FC Basel - Lech Poznań LIVE! Szansa na rewanż za eliminacje Ligi Mistrzów
To właśnie zespół z Bazylei niespełna dwa miesiące temu wybił poznaniakom z głowy myśli o grze w Lidze Mistrzów. Los sprawił, że podopieczni Macieja Skorży bardzo szybko dostaną szansę na rewanż za porażkę w tamtym dwumeczu. Mistrz Szwajcarii będzie przeciwnikiem Lecha w czwartkowym spotkaniu drugiej kolejki Ligi Europy. Relacja NA ŻYWO od 19:00 w Ekstraklasa.net!
Po wylosowaniu FC Basel w eliminacjach LM nastroje w Poznaniu były nietęgie. Szwajcarzy od początku byli murowanym faworytem dwumeczu i ostatecznie potwierdzili swoją wyższość wygrywając oba spotkania. Trzeba jednak uczciwie przyznać, że poznaniacy nie zagrali w nich źle. W pierwszym meczu do przerwy był remis 1:1, a rywale zdołali przechylić szalę zwycięstwa dopiero wówczas, gdy za czerwoną kartkę boisko opuścił Tomasz Kędziora. Wprawdzie rzutu karnego za faul prawego obrońcy Lecha nie wykorzystał Shkëlzen Gashi, ale później Jasmina Buricia pokonali Marc Janko i Davide Calla, który ustalił wynik na 1:3. Taki rezultat sprawił, że rewanż był jedynie formalnością. Przez długi czas utrzymywał się w nim bezbramkowy remis, aż w końcu w doliczonym czasie gry zwycięską bramkę dla gospodarzy zdobył Birkir Bjarnason.
Szwajcarzy trafili dzięki temu do ostatniej, IV rundy eliminacji LM, gdzie ich przeciwnikiem był Maccabi Tel Awiw. W starcu z tym rywalem podopieczni Ursa Fischera również byli faworytem, tymczasem niespodziewanie to zespół z Izraela trafił do Champions League. Awans Maccabi dały dwa bramkowe remisy – 2:2 na wyjeździe i 1:1 na własnym stadionie.
Klub z Bazylei podobnie jak poznaniacy musi więc zadowolić się grą w Lidze Europy. Rozgrywki te rozpoczął od zwycięstwa 2:1 z Fiorentiną w pierwszej kolejce. Włosi prowadzili od 3. minuty, ale pod koniec drugiej połowy trafienia Bjarnasona oraz Mohameda Elneny’ego daly zwycięstwo mistrzowi Szwajcarii. W tym samym czasie Lech zremisował 0:0 z portugalskim Belenenses.

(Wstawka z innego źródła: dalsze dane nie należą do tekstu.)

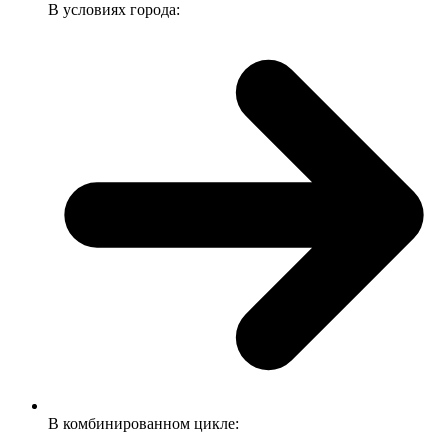
В условиях города:
В комбинированном цикле: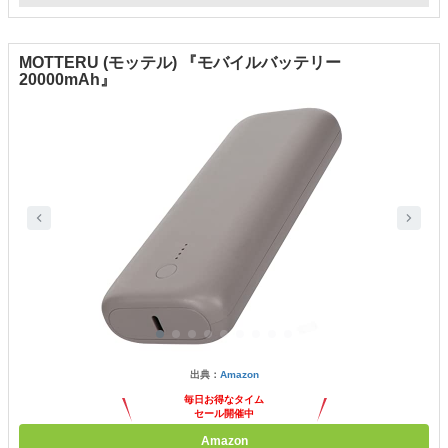
MOTTERU (モッテル) 『モバイルバッテリー
20000mAh』
出典：
Amazon
毎日お得なタイム
セール開催中
Amazon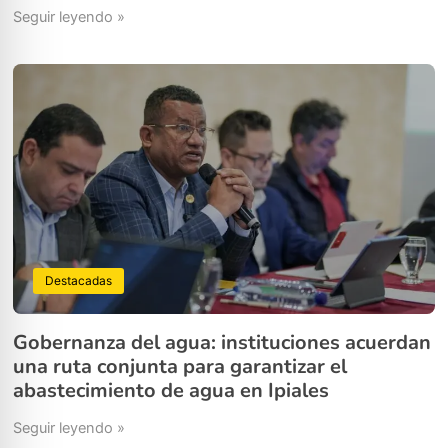
Seguir leyendo »
Destacadas
Gobernanza del agua: instituciones acuerdan
una ruta conjunta para garantizar el
abastecimiento de agua en Ipiales
Seguir leyendo »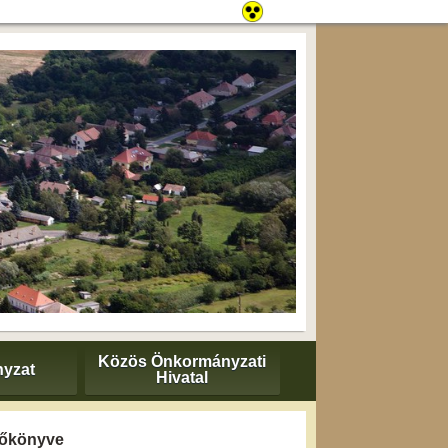
Közös Önkormányzati
yzat
Hivatal
yzőkönyve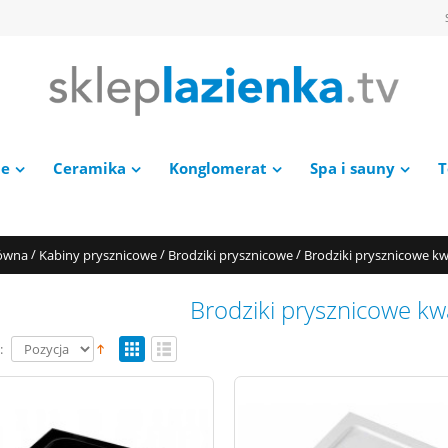
ie
Ceramika
Konglomerat
Spa i sauny
T
/
/
/
łówna
Kabiny prysznicowe
Brodziki prysznicowe
Brodziki prysznicowe k
Brodziki prysznicowe k
: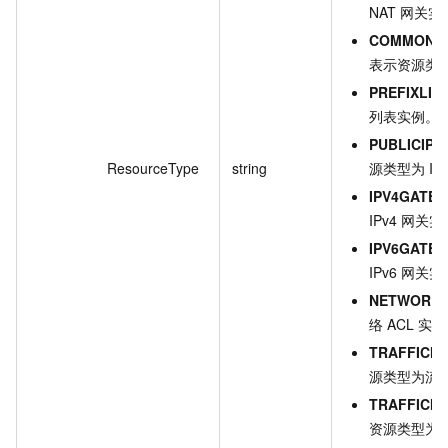
NAT 网关实
COMMONB
表示资源类
PREFIXLIS
列表实例。
PUBLICIP
ResourceType
string
源类型为 I
IPV4GATE
IPv4 网关
IPV6GATE
IPv6 网关
NETWORK
络 ACL 实
TRAFFICM
源类型为流
TRAFFICM
资源类型为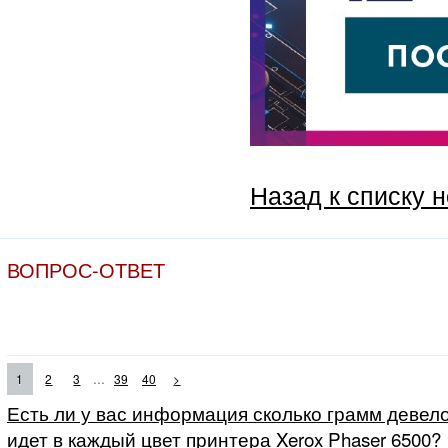
Назад к списку 
ВОПРОС-ОТВЕТ
...
1
2
3
39
40
>
Есть ли у вас информация сколько грамм девело
идет в каждый цвет принтера Xerox Phaser 6500?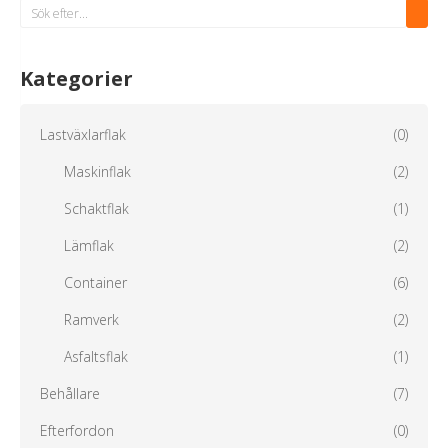
Kategorier
Lastväxlarflak
(0)
Maskinflak
(2)
Schaktflak
(1)
Lämflak
(2)
Container
(6)
Ramverk
(2)
Asfaltsflak
(1)
Behållare
(7)
Efterfordon
(0)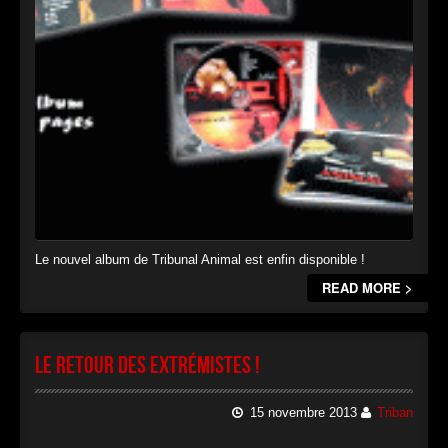
Le nouvel album de Tribunal Animal est enfin disponible !
READ MORE >
Le retour des extrémistes !
15 novembre 2013
Triban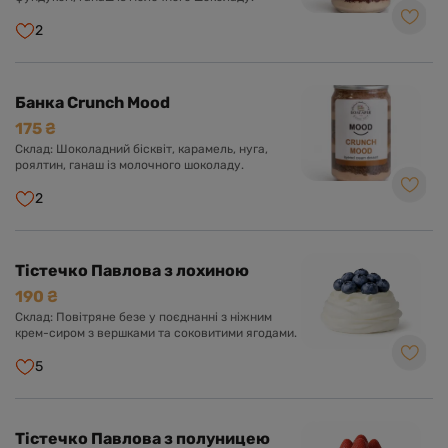
2
Банка Crunch Mood
175 ₴
Склад: Шоколадний бісквіт, карамель, нуга,
роялтин, ганаш із молочного шоколаду.
2
Тістечко Павлова з лохиною
190 ₴
Склад: Повітряне безе у поєднанні з ніжним
крем-сиром з вершками та соковитими ягодами.
5
Тістечко Павлова з полуницею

Teraz oba zespoły będą miały okazję spotkać się ponownie. Murowanym faworytem są oczywiście Szwajcarzy, którzy nie tylko mają za sobą wygrany dwumecz, ale również bardzo dobre rezultaty, osiągane w rodzimych rozgrywkach. Zespół Fischera zajmuje pierwsze miejsce w Super League, na dziesięć dotychczasowych spotkań odniósł dziewięć zwycięstw i jedną porażkę. Dużo słabiej wyglądają natomiast ligowe „wyczyny” Lecha. Piłkarze Macieja Skorży w tej samej ilości występów zdobyli punktów pięć i okupują ostatnie miejsce w ligowej tabeli. Ostatnio nie potrafili pokonać przedostatniego Górnika Zabrze, remisując z nim tylko 1:1.
Ogromnym problemem poznaniaków jest brak skuteczności pod bramką rywala. W każdym meczu stwarzają sobie sporo sytuacji, które niemiłosiernie marnują. Póki co transferowym niewypałem okazuje się Denis Thomalla, a Dawid Kownacki trafia od wielkiego dzwonu, cała nadzieja na zdobywanie bramek pokładana jest więc w doświadczonym Marcinie Robaku. A że ten ostatnio leczył kontuzję, to strzelać nie było komu. Wszystko wskazuje jednak na to, że były napastnik Pogoni Szczecin będzie mógł wystąpić od pierwszej minuty starcia w Bazylei. Ciekawe, czy zdoła przełamać strzelecki impas w zespole Lecha.